## DATA SUPPLIED
══════════
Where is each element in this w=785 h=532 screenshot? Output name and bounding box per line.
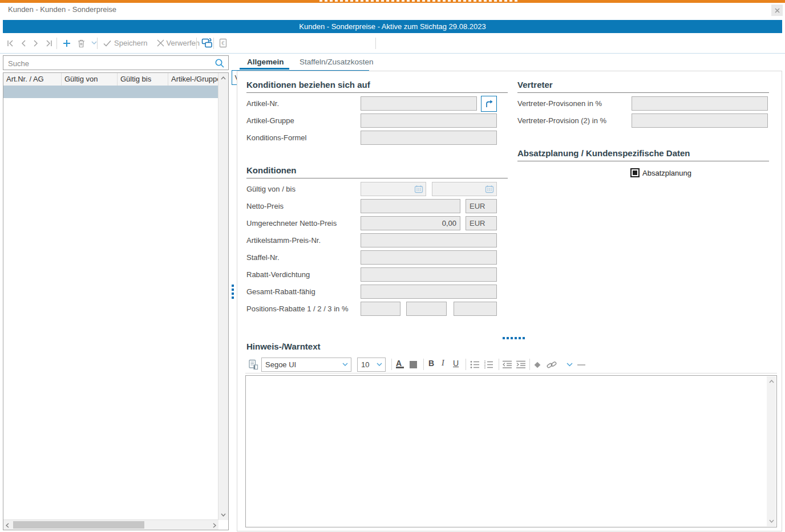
rabatt-verdichtung-field[interactable] <box>361 267 497 282</box>
italic-button[interactable]: I <box>442 359 444 368</box>
artikel-jump-button[interactable] <box>481 96 497 112</box>
nav-next-button[interactable] <box>30 36 42 51</box>
tab-allgemein[interactable]: Allgemein <box>247 58 284 66</box>
positions-rabatt-3-field[interactable] <box>454 302 497 316</box>
font-color-button[interactable]: A <box>396 359 404 368</box>
save-button[interactable]: Speichern <box>100 36 151 51</box>
indent-button[interactable] <box>516 360 526 369</box>
staffel-nr-field[interactable] <box>361 250 497 265</box>
search-input[interactable] <box>7 56 212 70</box>
scrollbar-thumb[interactable] <box>13 521 144 529</box>
nav-first-button[interactable] <box>3 36 17 51</box>
gueltig-von-bis-label: Gültig von / bis <box>246 182 296 196</box>
close-button[interactable] <box>771 5 783 16</box>
grid-horizontal-scrollbar[interactable] <box>3 519 218 530</box>
add-record-button[interactable] <box>59 36 74 51</box>
provision2-field[interactable] <box>632 113 768 128</box>
nav-last-icon <box>45 39 53 47</box>
toolbar-separator <box>213 38 214 49</box>
page-title: Kunden - Sonderpreise - Aktive zum Stich… <box>3 20 782 33</box>
toolbar-separator <box>391 359 392 370</box>
scroll-up-icon[interactable] <box>221 76 226 80</box>
jump-to-icon <box>484 99 493 108</box>
toolbar-separator <box>97 38 98 49</box>
section-title-absatzplanung: Absatzplanung / Kundenspezifische Daten <box>517 148 769 161</box>
toolbar-separator <box>423 359 424 370</box>
cross-icon <box>157 39 164 47</box>
underline-button[interactable]: U <box>453 359 459 368</box>
font-family-select[interactable]: Segoe UI <box>261 358 351 372</box>
section-title-konditionen: Konditionen <box>246 165 508 178</box>
more-options-button[interactable] <box>567 363 573 367</box>
artikel-gruppe-field[interactable] <box>361 113 497 128</box>
text-module-icon[interactable] <box>248 359 259 370</box>
column-header-gueltig-bis[interactable]: Gültig bis <box>118 73 168 86</box>
table-row[interactable] <box>3 86 218 98</box>
panel-splitter-handle[interactable] <box>232 285 234 300</box>
app-window: Kunden - Kunden - Sonderpreise Kunden - … <box>0 0 785 532</box>
artikelstamm-preis-nr-field[interactable] <box>361 233 497 247</box>
netto-preis-label: Netto-Preis <box>246 199 284 213</box>
scroll-right-icon[interactable] <box>213 523 216 528</box>
bold-button[interactable]: B <box>428 359 434 368</box>
breadcrumb: Kunden - Kunden - Sonderpreise <box>8 5 116 14</box>
editor-vertical-scrollbar[interactable] <box>767 376 776 526</box>
umgerechneter-netto-preis-label: Umgerechneter Netto-Preis <box>246 216 337 230</box>
discard-button[interactable]: Verwerfen <box>154 36 203 51</box>
grid-header: Art.Nr. / AG Gültig von Gültig bis Artik… <box>3 73 218 86</box>
absatzplanung-checkbox[interactable] <box>630 168 640 177</box>
tab-staffeln-zusatzkosten[interactable]: Staffeln/Zusatzkosten <box>300 58 374 66</box>
collapse-toolbar-button[interactable] <box>577 364 585 366</box>
toolbar-separator <box>375 38 376 49</box>
results-grid: Art.Nr. / AG Gültig von Gültig bis Artik… <box>3 72 229 530</box>
toolbar-separator <box>196 38 197 49</box>
gueltig-von-field[interactable] <box>361 182 426 196</box>
netto-preis-currency: EUR <box>466 199 497 213</box>
section-title-konditionen-bezug: Konditionen beziehen sich auf <box>246 80 508 93</box>
absatzplanung-label: Absatzplanung <box>642 166 691 180</box>
delete-record-button[interactable] <box>74 36 88 51</box>
positions-rabatt-2-field[interactable] <box>406 302 447 316</box>
symbol-button[interactable] <box>533 361 541 369</box>
nav-previous-button[interactable] <box>17 36 30 51</box>
scroll-down-icon[interactable] <box>769 519 774 523</box>
font-family-value: Segoe UI <box>265 360 296 369</box>
outdent-button[interactable] <box>502 360 512 369</box>
price-document-button[interactable]: € <box>216 36 230 51</box>
nav-last-button[interactable] <box>42 36 56 51</box>
calendar-icon <box>485 185 494 193</box>
numbered-list-button[interactable] <box>484 360 493 369</box>
grid-vertical-scrollbar[interactable] <box>218 73 228 520</box>
close-icon <box>775 8 780 13</box>
toolbar: Speichern Verwerfen <box>0 34 785 54</box>
add-icon <box>62 39 71 48</box>
konditions-formel-field[interactable] <box>361 131 497 145</box>
font-size-select[interactable]: 10 <box>357 358 386 372</box>
artikel-gruppe-label: Artikel-Gruppe <box>246 113 294 128</box>
nav-first-icon <box>6 39 14 47</box>
column-header-artnr[interactable]: Art.Nr. / AG <box>3 73 62 86</box>
gueltig-bis-field[interactable] <box>432 182 497 196</box>
scroll-left-icon[interactable] <box>6 523 9 528</box>
trash-icon <box>77 39 86 48</box>
column-header-gueltig-von[interactable]: Gültig von <box>62 73 118 86</box>
section-splitter-handle[interactable] <box>503 337 527 339</box>
chevron-down-icon <box>377 363 382 367</box>
hinweis-warntext-editor[interactable] <box>245 375 777 527</box>
artikel-nr-field[interactable] <box>361 96 477 111</box>
highlight-color-button[interactable] <box>410 361 417 368</box>
column-header-artikel-gruppe[interactable]: Artikel-/Gruppe <box>168 73 218 86</box>
delete-dropdown-button[interactable] <box>88 36 100 51</box>
provision1-field[interactable] <box>632 96 768 111</box>
clipped-window-title <box>319 0 519 2</box>
scroll-up-icon[interactable] <box>769 380 774 383</box>
hyperlink-button[interactable] <box>547 360 557 369</box>
positions-rabatt-1-field[interactable] <box>361 302 400 316</box>
italic-glyph: I <box>442 359 444 367</box>
scroll-down-icon[interactable] <box>221 513 226 517</box>
netto-preis-field[interactable] <box>361 199 460 213</box>
umgerechneter-netto-preis-field[interactable] <box>361 216 460 230</box>
bullet-list-button[interactable] <box>470 360 480 369</box>
switch-view-icon <box>201 38 213 48</box>
gesamt-rabatt-faehig-field[interactable] <box>361 285 497 299</box>
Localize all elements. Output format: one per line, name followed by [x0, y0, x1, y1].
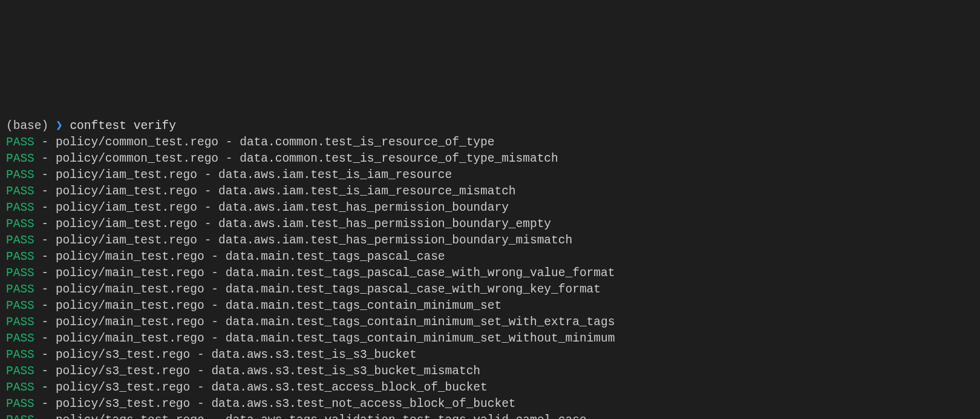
test-name: data.aws.iam.test_has_permission_boundar… [218, 217, 551, 231]
result-line: PASS - policy/main_test.rego - data.main… [6, 265, 974, 282]
results-list: PASS - policy/common_test.rego - data.co… [6, 134, 974, 419]
test-name: data.aws.tags_validation.test_tags_valid… [226, 414, 587, 419]
command-text: conftest verify [70, 119, 176, 133]
prompt-env: (base) [6, 119, 48, 133]
result-line: PASS - policy/s3_test.rego - data.aws.s3… [6, 363, 974, 380]
status-badge: PASS [6, 348, 34, 361]
policy-file: policy/main_test.rego [56, 283, 204, 296]
policy-file: policy/s3_test.rego [56, 381, 190, 394]
separator: - [190, 397, 211, 411]
result-line: PASS - policy/s3_test.rego - data.aws.s3… [6, 380, 974, 396]
status-badge: PASS [6, 136, 34, 149]
status-badge: PASS [6, 234, 34, 247]
separator: - [34, 381, 56, 394]
policy-file: policy/iam_test.rego [56, 217, 197, 231]
separator: - [218, 136, 240, 149]
result-line: PASS - policy/iam_test.rego - data.aws.i… [6, 167, 974, 183]
test-name: data.aws.s3.test_access_block_of_bucket [211, 381, 487, 394]
policy-file: policy/s3_test.rego [56, 397, 190, 411]
separator: - [34, 397, 56, 411]
result-line: PASS - policy/iam_test.rego - data.aws.i… [6, 233, 974, 249]
policy-file: policy/s3_test.rego [56, 365, 190, 378]
separator: - [34, 250, 56, 263]
prompt-line: (base) ❯ conftest verify [6, 118, 974, 134]
test-name: data.main.test_tags_contain_minimum_set_… [226, 332, 615, 345]
result-line: PASS - policy/main_test.rego - data.main… [6, 249, 974, 265]
test-name: data.aws.iam.test_is_iam_resource_mismat… [218, 185, 515, 198]
test-name: data.main.test_tags_contain_minimum_set_… [226, 315, 615, 329]
test-name: data.main.test_tags_pascal_case_with_wro… [226, 283, 601, 296]
policy-file: policy/main_test.rego [56, 299, 204, 312]
policy-file: policy/main_test.rego [56, 250, 204, 263]
test-name: data.aws.s3.test_is_s3_bucket_mismatch [211, 365, 480, 378]
separator: - [197, 168, 218, 182]
separator: - [197, 201, 218, 214]
separator: - [34, 315, 56, 329]
policy-file: policy/iam_test.rego [56, 168, 197, 182]
result-line: PASS - policy/main_test.rego - data.main… [6, 314, 974, 331]
result-line: PASS - policy/common_test.rego - data.co… [6, 134, 974, 151]
separator: - [197, 217, 218, 231]
separator: - [34, 217, 56, 231]
result-line: PASS - policy/s3_test.rego - data.aws.s3… [6, 396, 974, 412]
separator: - [34, 283, 56, 296]
separator: - [34, 234, 56, 247]
status-badge: PASS [6, 299, 34, 312]
status-badge: PASS [6, 397, 34, 411]
result-line: PASS - policy/common_test.rego - data.co… [6, 151, 974, 167]
result-line: PASS - policy/iam_test.rego - data.aws.i… [6, 216, 974, 233]
status-badge: PASS [6, 315, 34, 329]
status-badge: PASS [6, 381, 34, 394]
separator: - [34, 332, 56, 345]
status-badge: PASS [6, 152, 34, 165]
policy-file: policy/main_test.rego [56, 315, 204, 329]
separator: - [34, 299, 56, 312]
policy-file: policy/main_test.rego [56, 332, 204, 345]
separator: - [204, 266, 226, 280]
status-badge: PASS [6, 283, 34, 296]
policy-file: policy/common_test.rego [56, 136, 218, 149]
policy-file: policy/iam_test.rego [56, 201, 197, 214]
result-line: PASS - policy/main_test.rego - data.main… [6, 331, 974, 347]
test-name: data.aws.iam.test_has_permission_boundar… [218, 234, 572, 247]
separator: - [204, 250, 226, 263]
separator: - [204, 315, 226, 329]
result-line: PASS - policy/main_test.rego - data.main… [6, 282, 974, 298]
result-line: PASS - policy/main_test.rego - data.main… [6, 298, 974, 314]
separator: - [34, 185, 56, 198]
policy-file: policy/s3_test.rego [56, 348, 190, 361]
separator: - [190, 381, 211, 394]
policy-file: policy/iam_test.rego [56, 234, 197, 247]
separator: - [34, 266, 56, 280]
result-line: PASS - policy/iam_test.rego - data.aws.i… [6, 183, 974, 200]
result-line: PASS - policy/iam_test.rego - data.aws.i… [6, 200, 974, 216]
status-badge: PASS [6, 332, 34, 345]
separator: - [204, 283, 226, 296]
separator: - [218, 152, 240, 165]
separator: - [204, 332, 226, 345]
policy-file: policy/tags_test.rego [56, 414, 204, 419]
test-name: data.aws.iam.test_has_permission_boundar… [218, 201, 509, 214]
test-name: data.aws.s3.test_is_s3_bucket [211, 348, 416, 361]
status-badge: PASS [6, 266, 34, 280]
status-badge: PASS [6, 414, 34, 419]
test-name: data.aws.s3.test_not_access_block_of_buc… [211, 397, 515, 411]
status-badge: PASS [6, 201, 34, 214]
status-badge: PASS [6, 185, 34, 198]
separator: - [190, 365, 211, 378]
test-name: data.common.test_is_resource_of_type_mis… [240, 152, 558, 165]
separator: - [34, 136, 56, 149]
test-name: data.main.test_tags_pascal_case_with_wro… [226, 266, 615, 280]
test-name: data.main.test_tags_pascal_case [226, 250, 445, 263]
separator: - [190, 348, 211, 361]
test-name: data.main.test_tags_contain_minimum_set [226, 299, 501, 312]
separator: - [34, 414, 56, 419]
status-badge: PASS [6, 365, 34, 378]
status-badge: PASS [6, 168, 34, 182]
separator: - [197, 185, 218, 198]
separator: - [34, 168, 56, 182]
separator: - [34, 201, 56, 214]
separator: - [34, 152, 56, 165]
separator: - [197, 234, 218, 247]
terminal-output[interactable]: (base) ❯ conftest verifyPASS - policy/co… [0, 82, 980, 419]
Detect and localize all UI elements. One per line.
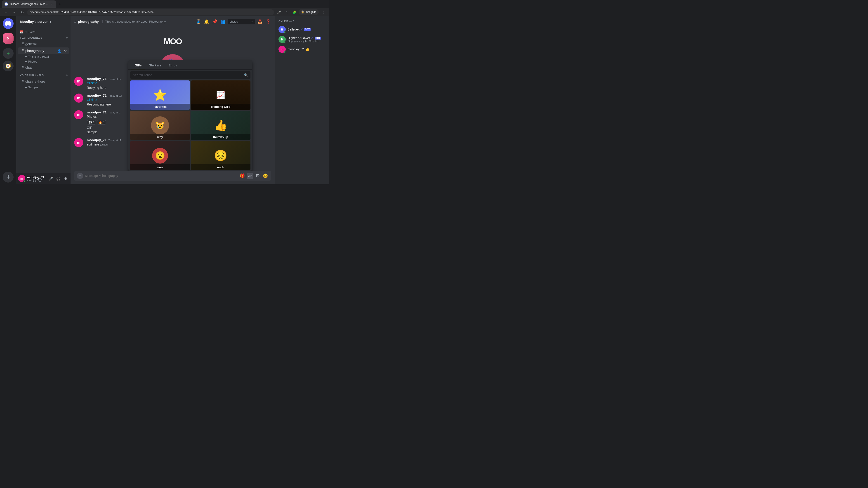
manage-threads-icon[interactable]: 👤+ — [57, 49, 63, 53]
threads-icon[interactable]: 🧵 — [195, 19, 202, 25]
gif-category-ouch[interactable]: 😣 ouch — [191, 141, 250, 170]
click-to-link-1[interactable]: Click to — [87, 81, 97, 85]
add-attachment-button[interactable]: + — [77, 173, 83, 179]
voice-thread-sample[interactable]: Sample — [18, 85, 69, 90]
user-settings-button[interactable]: ⚙ — [62, 175, 69, 182]
channel-sidebar: Moodjoy's server ▾ 📅 1 Event TEXT CHANNE… — [16, 16, 70, 184]
gif-search-input[interactable] — [133, 73, 242, 77]
click-to-link-2[interactable]: Click to — [87, 98, 97, 102]
online-status-dot — [23, 180, 26, 182]
search-value: photos — [230, 20, 238, 23]
server-divider — [4, 31, 12, 31]
msg-username-2[interactable]: moodjoy_71 — [87, 94, 107, 97]
channel-settings-icon[interactable]: ⚙ — [64, 49, 67, 53]
bookmark-button[interactable]: ☆ — [283, 9, 290, 15]
gif-grid: ⭐ Favorites 📈 Trending GIFs — [128, 80, 252, 171]
incognito-button[interactable]: 🕵 Incognito — [299, 9, 319, 15]
gif-tab-emoji[interactable]: Emoji — [165, 62, 181, 69]
forward-button[interactable]: → — [11, 9, 17, 15]
inbox-icon[interactable]: 📥 — [257, 19, 263, 25]
gif-category-trending[interactable]: 📈 Trending GIFs — [191, 80, 250, 110]
voice-channels-label: VOICE CHANNELS — [20, 74, 43, 76]
add-voice-channel-button[interactable]: + — [65, 73, 69, 77]
msg-avatar-1[interactable]: m — [74, 77, 83, 86]
server-icon-moodjoy[interactable]: M — [3, 33, 13, 44]
nav-actions: 🎤 ☆ 🧩 🕵 Incognito ⋮ — [276, 9, 327, 15]
new-tab-button[interactable]: + — [57, 1, 63, 7]
channel-name-photography: photography — [25, 49, 44, 53]
channel-header-name: # photography — [74, 19, 99, 24]
msg-avatar-4[interactable]: m — [74, 138, 83, 147]
members-icon[interactable]: 👥 — [220, 19, 226, 25]
gif-category-label-thumbsup: thumbs up — [191, 134, 250, 140]
msg-timestamp-2: Today at 12: — [108, 94, 122, 97]
gif-category-why[interactable]: 😿 why — [130, 111, 190, 140]
channel-item-photography[interactable]: # photography 👤+ ⚙ — [18, 47, 69, 54]
sticker-button[interactable]: 🖼 — [254, 173, 261, 179]
gif-category-wow[interactable]: 😮 wow — [130, 141, 190, 170]
active-tab[interactable]: Discord | #photography | Moo... ✕ — [2, 0, 56, 8]
gif-category-favorites[interactable]: ⭐ Favorites — [130, 80, 190, 110]
search-box[interactable]: photos ✕ — [228, 19, 255, 24]
channel-item-chat[interactable]: # chat — [18, 64, 69, 71]
msg-username-1[interactable]: moodjoy_71 — [87, 77, 107, 80]
msg-avatar-2[interactable]: m — [74, 94, 83, 103]
menu-button[interactable]: ⋮ — [320, 9, 327, 15]
user-info: moodjoy_71 moodjoy71_0... — [27, 175, 46, 182]
server-chevron-icon: ▾ — [50, 20, 51, 24]
discord-home-button[interactable] — [3, 18, 13, 29]
microphone-button[interactable]: 🎤 — [276, 9, 282, 15]
thread-item-this-is-a-thread[interactable]: This is a thread! — [18, 54, 69, 59]
extension-button[interactable]: 🧩 — [291, 9, 298, 15]
download-apps-button[interactable]: ⬇ — [3, 172, 13, 183]
crown-icon: 👑 — [306, 47, 309, 51]
text-channels-header[interactable]: TEXT CHANNELS + — [16, 35, 70, 40]
refresh-button[interactable]: ↻ — [19, 9, 25, 15]
ballsdex-status — [284, 31, 286, 33]
message-input-field[interactable] — [85, 174, 237, 177]
gif-category-label-why: why — [130, 134, 190, 140]
help-icon[interactable]: ❓ — [265, 19, 271, 25]
channel-item-channel-here[interactable]: # channel-here — [18, 78, 69, 85]
msg-avatar-3[interactable]: m — [74, 110, 83, 119]
text-channels-label: TEXT CHANNELS — [20, 36, 42, 39]
browser-chrome: Discord | #photography | Moo... ✕ + ← → … — [0, 0, 329, 16]
server-header[interactable]: Moodjoy's server ▾ — [16, 16, 70, 27]
explore-servers-button[interactable]: 🧭 — [3, 61, 13, 71]
member-item-moodjoy[interactable]: m moodjoy_71 👑 — [277, 44, 327, 54]
reaction-eyes[interactable]: 👀 1 — [87, 120, 96, 125]
address-bar[interactable]: discord.com/channels/1182346851781984336… — [27, 9, 274, 15]
reaction-fire[interactable]: 🔥 1 — [97, 120, 106, 125]
gift-button[interactable]: 🎁 — [239, 173, 246, 179]
channel-item-general[interactable]: # general — [18, 41, 69, 47]
moo-header: MOO — [74, 31, 271, 53]
add-server-button[interactable]: + — [3, 48, 13, 59]
chat-hash-icon: # — [22, 65, 24, 70]
gif-button[interactable]: GIF — [247, 173, 253, 179]
voice-channels-header[interactable]: VOICE CHANNELS + — [16, 72, 70, 78]
server-list: M + 🧭 ⬇ — [0, 16, 16, 184]
event-icon: 📅 — [20, 30, 24, 34]
notifications-icon[interactable]: 🔔 — [204, 19, 210, 25]
pins-icon[interactable]: 📌 — [212, 19, 218, 25]
input-actions: 🎁 GIF 🖼 😊 — [239, 173, 269, 179]
msg-username-3[interactable]: moodjoy_71 — [87, 110, 107, 114]
mute-button[interactable]: 🎤 — [48, 175, 54, 182]
add-text-channel-button[interactable]: + — [65, 36, 69, 39]
msg-username-4[interactable]: moodjoy_71 — [87, 138, 107, 142]
close-tab-button[interactable]: ✕ — [50, 2, 53, 6]
member-item-higher-lower[interactable]: H Higher or Lower ✓ BOT Playing u u u /j… — [277, 34, 327, 44]
events-item[interactable]: 📅 1 Event — [16, 29, 70, 35]
gif-search-bar[interactable]: 🔍 — [130, 71, 250, 78]
gif-tab-stickers[interactable]: Stickers — [145, 62, 165, 69]
thread-item-photos[interactable]: Photos — [18, 59, 69, 64]
gif-tab-gifs[interactable]: GIFs — [131, 62, 145, 69]
user-avatar[interactable]: m — [18, 175, 25, 182]
emoji-button[interactable]: 😊 — [262, 173, 269, 179]
close-search-icon[interactable]: ✕ — [251, 20, 253, 23]
member-item-ballsdex[interactable]: B Ballsdex ✓ BOT — [277, 24, 327, 34]
back-button[interactable]: ← — [3, 9, 9, 15]
deafen-button[interactable]: 🎧 — [55, 175, 61, 182]
gif-category-thumbsup[interactable]: 👍 thumbs up — [191, 111, 250, 140]
message-input-area: + 🎁 GIF 🖼 😊 — [70, 171, 275, 184]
══════════
## WHAT YOU HAVE TO DO
The answer should be all lines from the entries above that hold the word "Verwerfen".

## ANSWER TO THIS PROBLEM
discard-button[interactable]: Verwerfen <box>154 36 203 51</box>
toolbar: Speichern Verwerfen <box>0 34 785 54</box>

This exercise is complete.